Stawiają przed nim szereg wyzwań i regulacji, którym drewno, ze względu na swoją naturę, nie jest w stanie sprostać. Dotyczy to przede wszystkim kwestii pożarowych. To między innymi za ich przyczyną budownictwo drewniane ogranicza się przede wszystkim do małych budynków, najczęściej domów jednorodzinnych. Przy większych prawo wymusza stosowanie materiałów zupełnie niepalnych, czyli np. konstrukcji żelbetowych odgraniczających różne strefy pożarowe.
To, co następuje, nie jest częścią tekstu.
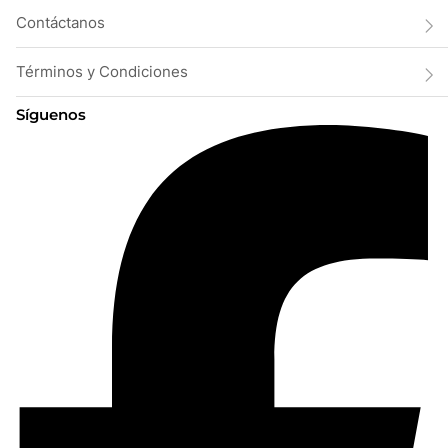
Contáctanos
Términos y Condiciones
Síguenos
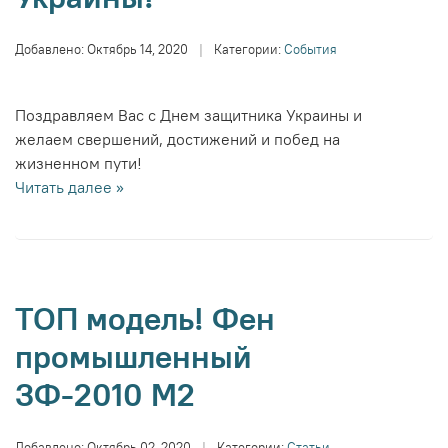
Добавлено:
Октябрь 14, 2020
|
Категории:
События
Поздравляем Вас с Днем защитника Украины и
желаем свершений, достижений и побед на
жизненном пути!
Читать далее »
ТОП модель! Фен
промышленный
ЗФ-2010 М2
Добавлено:
Октябрь 02, 2020
|
Категории:
Статьи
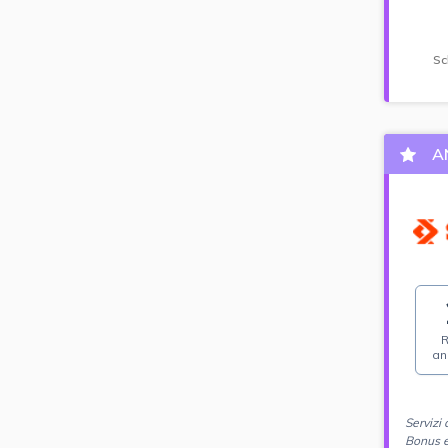
Sc
A
R
an
Servizi 
Bonus e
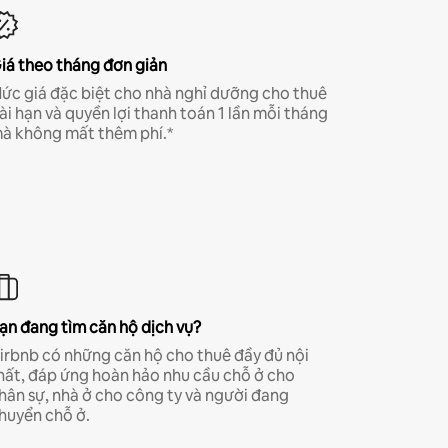
iá theo tháng đơn giản
ức giá đặc biệt cho nhà nghỉ dưỡng cho thuê
ài hạn và quyền lợi thanh toán 1 lần mỗi tháng
à không mất thêm phí.*
ạn đang tìm căn hộ dịch vụ?
irbnb có những căn hộ cho thuê đầy đủ nội
hất, đáp ứng hoàn hảo nhu cầu chỗ ở cho
hân sự, nhà ở cho công ty và người đang
huyển chỗ ở.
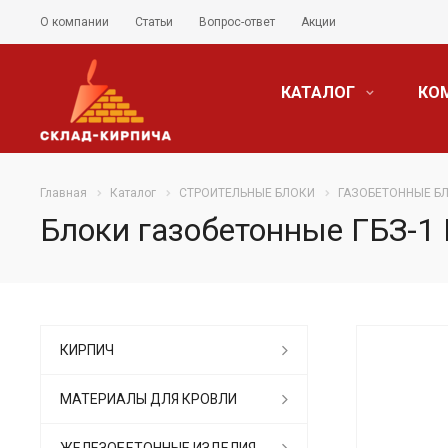
О компании
Статьи
Вопрос-ответ
Акции
КАТАЛОГ
КО
Главная
Каталог
СТРОИТЕЛЬНЫЕ БЛОКИ
ГАЗОБЕТОННЫЕ Б
Блоки газобетонные ГБЗ-1 
КИРПИЧ
МАТЕРИАЛЫ ДЛЯ КРОВЛИ
ЖЕЛЕЗОБЕТОННЫЕ ИЗДЕЛИЯ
Czy Polska ma szansę na drewnianą przyszłość?
W związku z wprowadzeniem unijnej dyrektywy w sprawie sprawozdawczości w zakresie zrównoważonego rozwoju (CSRD - Corporate Sustainability Reporting Directive) wielu producentów budowlanych zwraca się w stronę ekologicznej produkcji. Tradycyjna produkcja betonu, mimo że popularna i sprawdzona, wiąże się z wieloma negatywnymi skutkami środowiskowymi, takimi jak np. emisja tlenku węgla podczas procesu wiązania betonu.
Szacuje się, że produkcja betonu odpowiada za nawet 8 proc. światowych emisji CO2. Winny jest temu szczególnie cement portlandzki, którego pojedyncza tona przekłada się na emisję od 800 do 900 kg dwutlenku węgla. Z tego powodu drewno, które od wieków odgrywa kluczową rolę w polskiej tradycji budowlanej, ma szansę stać się najatrakcyjniejszym materiałem budowalnym.
Czytaj także: To nie jest kraj dla drewnianych prefabrykatów. Co sprawia, że nie decydujemy się na tę technologię?
Tym, co może mu to utrudnić, jest – przywołana powyżej – nieufność Polaków względem drewna jako materiału budowlanego. Drewno często kojarzone jest ze specyficznymi typami budynków, takimi jak domki letniskowe, wiejskie chaty, kościoły czy skanseny. Kwestionowana jest jego wytrzymałość i ognioodporność. Wielu ludzi uważa, że narażanie go na działanie promieni słonecznych może prowadzić do widocznych różnic w wyglądzie elewacji. Do tego dochodzi lęk o uszkodzenie materiału przez szkodniki, który nijak nie idzie w parzę z myśleniem o drewnie jak o nowoczesnym materiale.
Obecnie obawy te nie są niczym uzasadnione; technologia drewniana poszła znacznie do przodu, często proponując więcej zalet, niż pozostałe materiały budowlane. Na przykład budynek wzniesiony w drewnianej technologii prefabrykowanej można dosłownie „złożyć” i „rozłożyć”, podczas gdy rozmontowanie budynku ze stali lub żelbetu pozostaje niewykonalne.